Overcoming Slow Scalar Operations on GPU Arrays

Hi all,

I’ve been trying to exploit GPU capabilities for solving a NeuralPDE with GalacticOptim.solve, but I’ve been stumbling into a problem related to scalar operations on GPU arrays.

In line 123 I use the |> gpu operator and in line 179 if CUDA.allowscalar(true) I get:

Warning: Performing scalar operations on GPU arrays: This is very slow, consider disallowing these operations with allowscalar(false)

Indeed, if I set CUDA.allowscalar(false) I get an error:
`scalar getindex is disallowed``

Is there a way to exploit GPU’s speedup with these settings?

Here you can find my code, thanks :slightly_smiling_face:

Copying my reply from Slack for archival purposes:

this is too large of an example to have a quick look at

see https://juliagpu.gitlab.io/CUDA.jl/usage/workflow/#UsageWorkflowScalar, scalar indexing is something you want to avoid because it kills performance (edited)

there’s no ‘setting’ to automatically speed these operations up. you need to avoid the problematic calls and replace them by something vectorized the array infrastructure can work with

2 Likes

Hi, thanks for uploading explanation on the home page about this. I have come across same issues here. As you mentioned in this example, we need to aviod indexing a CuArray.

However, if I only want the second element of the CuArray to be added 1, what should I do?


This is just an example I am testing since I have a whole implementation works fine on CPU but gets “scalar getindex is disallowed” error when I do CUDA.allowscalar(false) on GPU version. Thanks in advance!

Cheers.

That broadcast doesn’t do what you expect:

julia> a = ones(3)
3-element Array{Float64,1}:
 1.0
 1.0
 1.0

julia> a[2] .+ 1
2.0

julia> a
3-element Array{Float64,1}:
 1.0
 1.0
 1.0

If you want to mutate the array, use a view. If you actually want to access a single element, scalar indexing is fine, and you can allow it locally using @allowscalar.

1 Like

Thanks for pointing out. It’s okay, this is just a simple example not exactly what I want.

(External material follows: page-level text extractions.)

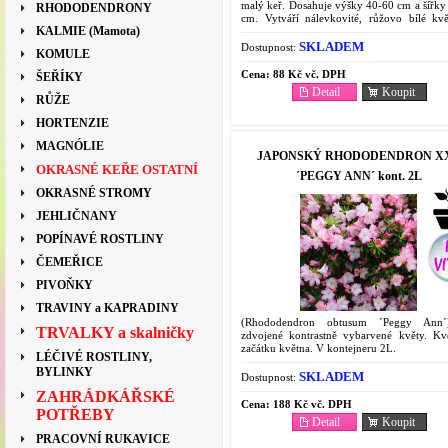
malý keř. Dosahuje výšky 40-60 cm a šířky
RHODODENDRONY
cm. Vytváří nálevkovité, růžovo bílé kv
KALMIE (Mamota)
konce května do poloviny června. Veliké c
cm. Listy jsou...
SKLADEM
Dostupnost:
KOMULE
Cena:
88 Kč vč. DPH
ŠEŘÍKY
Detail
Koupit
RŮŽE
HORTENZIE
MAGNÓLIE
JAPONSKÝ RHODODENDRON X
OKRASNÉ KEŘE OSTATNÍ
´PEGGY ANN´ kont. 2L
OKRASNÉ STROMY
JEHLIČNANY
POPÍNAVÉ ROSTLINY
ČEMEŘICE
PIVOŇKY
TRAVINY a KAPRADINY
(Rhododendron obtusum ´Peggy Ann
TRVALKY a skalničky
zdvojené kontrastně vybarvené květy. Kv
začátku května. V kontejneru 2L.
LÉČIVÉ ROSTLINY,
BYLINKY
SKLADEM
Dostupnost:
ZAHRÁDKÁŘSKÉ
Cena:
188 Kč vč. DPH
POTŘEBY
Detail
Koupit
PRACOVNÍ RUKAVICE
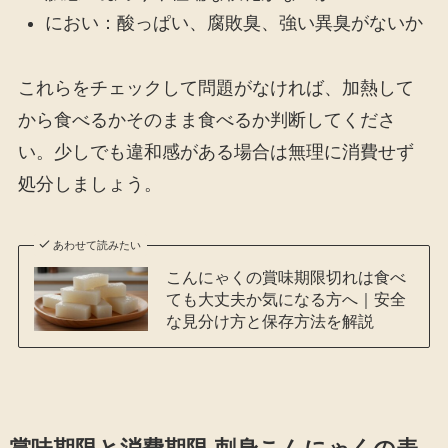
におい：酸っぱい、腐敗臭、強い異臭がないか
これらをチェックして問題がなければ、加熱して
から食べるかそのまま食べるか判断してくださ
い。少しでも違和感がある場合は無理に消費せず
処分しましょう。
あわせて読みたい
こんにゃくの賞味期限切れは食べ
ても大丈夫か気になる方へ｜安全
な見分け方と保存方法を解説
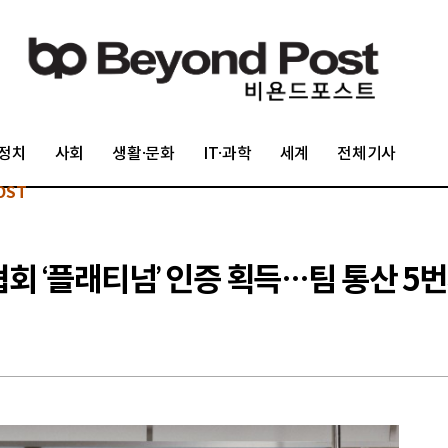
정치
사회
생활·문화
IT·과학
세계
전체기사
OST
협회 ‘플래티넘’ 인증 획득…팀 통산 5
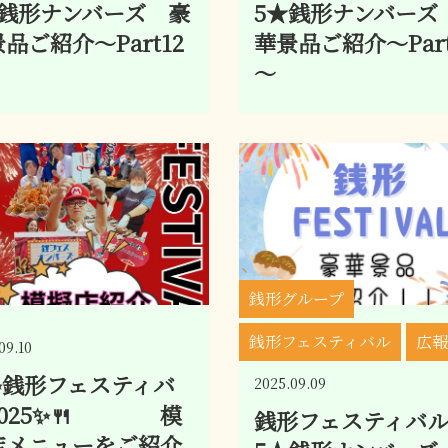
★銭形ナンバーズ 豪
5★銭形ナンバーズ
品ご紹介～Part12
華景品ご紹介～Part
～
銭形グループ
銭形フェスティバル
広報
09.10
✨銭形フェスティバ
2025.09.09
2025✨🍴 模
銭形フェスティバル2
店メニューをご紹介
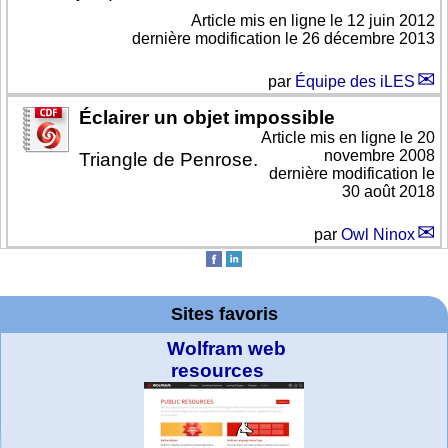
Article mis en ligne le
12 juin 2012
dernière modification le 26 décembre 2013
par
Équipe des iLES
Éclairer un objet impossible
Article mis en ligne le
20
novembre 2008
Triangle de Penrose.
dernière modification le
30 août 2018
par
Owl Ninox
Sites favoris
Wolfram web
resources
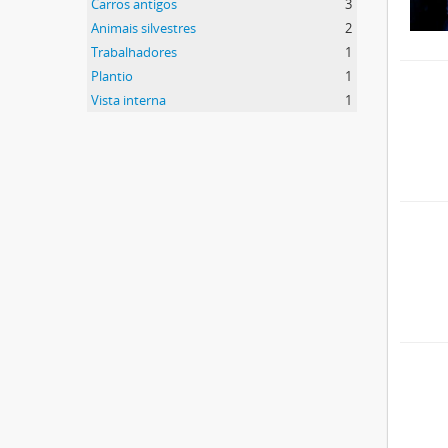
Carros antigos
3
Animais silvestres
2
Trabalhadores
1
Plantio
1
Vista interna
1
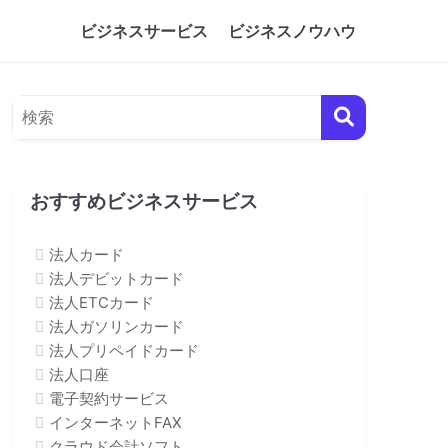
ビジネスサービス
ビジネスノウハウ
おすすめビジネスサービス
法人カード
法人デビットカード
法人ETCカード
法人ガソリンカード
法人プリペイドカード
法人口座
電子契約サービス
インターネットFAX
クラウド会計ソフト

I think I can have a try to use @allowsaaclar. But will it slow the whole program down significantly? (Maybe it is a task dependent question and we can only tell after I try it out.)

No. It’s a slow operation because it’s a memory copy, so don’t use it in a loop to process item per item. But if you only need to fetch a single item after a bunch of operations, it’s fine.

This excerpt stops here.